## Transcribed page contents
* * * * * * *
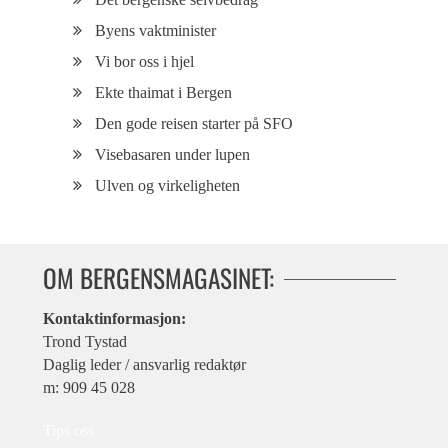
Byens vaktminister
Vi bor oss i hjel
Ekte thaimat i Bergen
Den gode reisen starter på SFO
Visebasaren under lupen
Ulven og virkeligheten
OM BERGENSMAGASINET:
Kontaktinformasjon:
Trond Tystad
Daglig leder / ansvarlig redaktør
m: 909 45 028
Tips oss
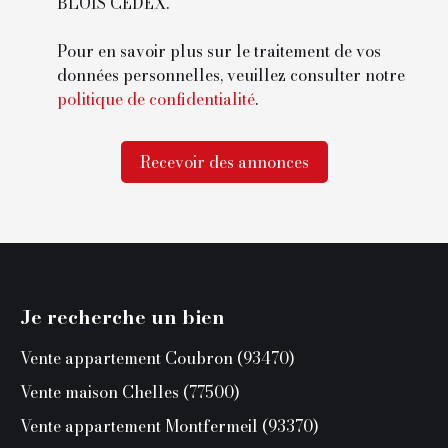
BLOIS CEDEX.
Pour en savoir plus sur le traitement de vos
données personnelles, veuillez consulter notre
politique de confidentialité
.
Recevoir des annonces
Je recherche un bien
Vente appartement Coubron (93470)
Vente maison Chelles (77500)
Vente appartement Montfermeil (93370)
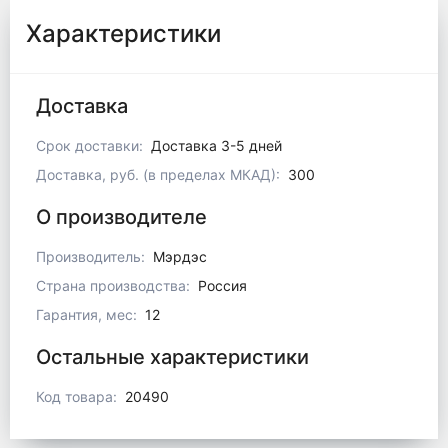
Характеристики
Доставка
Срок доставки:
Доставка 3-5 дней
Доставка, руб. (в пределах МКАД):
300
О производителе
Производитель:
Мэрдэс
Страна производства:
Россия
Гарантия, мес:
12
Остальные характеристики
Код товара:
20490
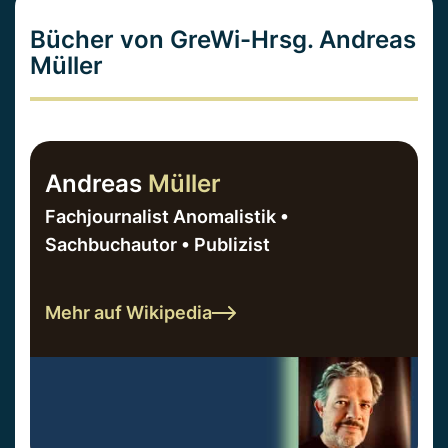
Bücher von GreWi-Hrsg. Andreas
Müller
Andreas
Müller
Fachjournalist Anomalistik •
Sachbuchautor • Publizist
Mehr auf Wikipedia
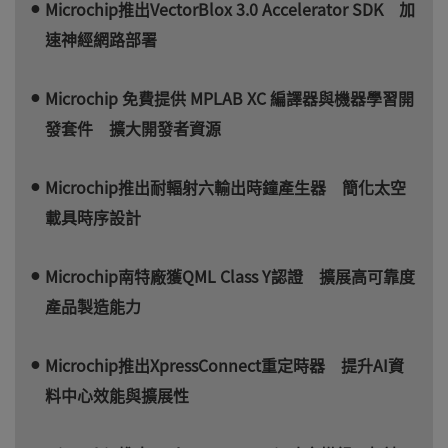
Microchip推出VectorBlox 3.0 Accelerator SDK 加
速神經網路部署
Microchip 免費提供 MPLAB XC 編譯器與機器學習開
發套件 擴大開發者資源
Microchip推出耐輻射六輸出時鐘產生器 簡化太空
載具時序設計
Microchip南特廠獲QML Class Y認證 擴展高可靠度
產品製造能力
Microchip推出XpressConnect重定時器 提升AI資
料中心效能與擴展性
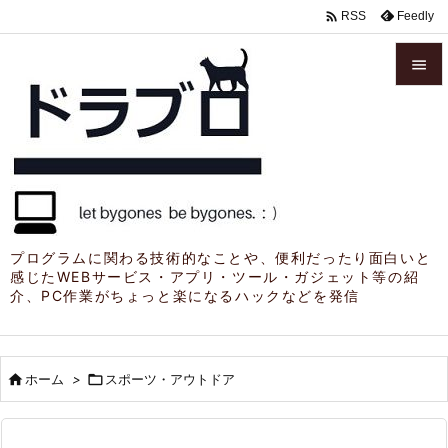

Feedly
RSS


メニュ

サイド

前へ

プログラムに関わる技術的なことや、便利だったり面白いと
感じたWEBサービス・アプリ・ツール・ガジェット等の紹
次へ
介、PC作業がちょっと楽になるハックなどを発信

検索

ホーム
>

スポーツ・アウトドア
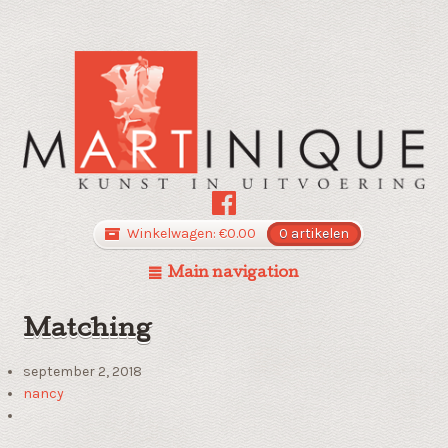
Winkelwagen:
€
0.00
0 artikelen
Main navigation
Matching
september 2, 2018
nancy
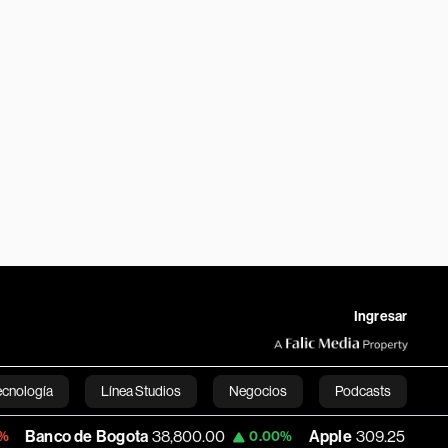
Ingresar
ecnología
Línea Studios
Negocios
Podcasts
de Bogota
38,800.00
Apple
309.25
USD
0.00%
+1.97%
English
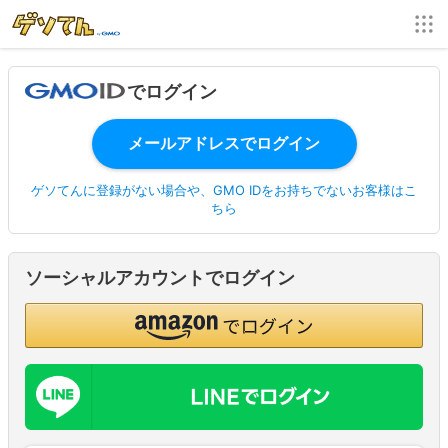
でログイン
ゲソてんに登録がない場合や、GMO IDをお持ちでないお客様はこ
ちら
ソーシャルアカウントでログイン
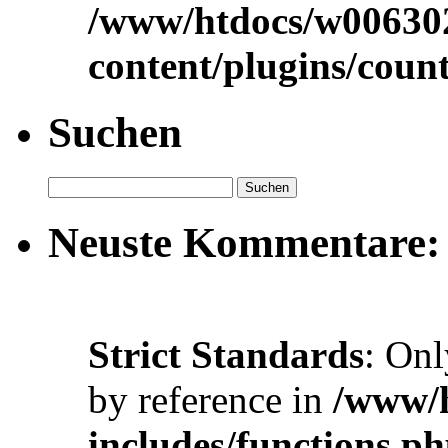
/www/htdocs/w00630
content/plugins/cou
Suchen
Neuste Kommentare:
Strict Standards
: Onl
by reference in
/www/h
includes/functions.p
* * * * * * *
## EXERCISE INSTRUCTIONS
The result is a copy of every line above where the word "Vente" shows up.

## REPLY TO THE TASK
Vente appartement Coubron (93470)
Vente maison Chelles (77500)
Vente appartement Montfermeil (93370)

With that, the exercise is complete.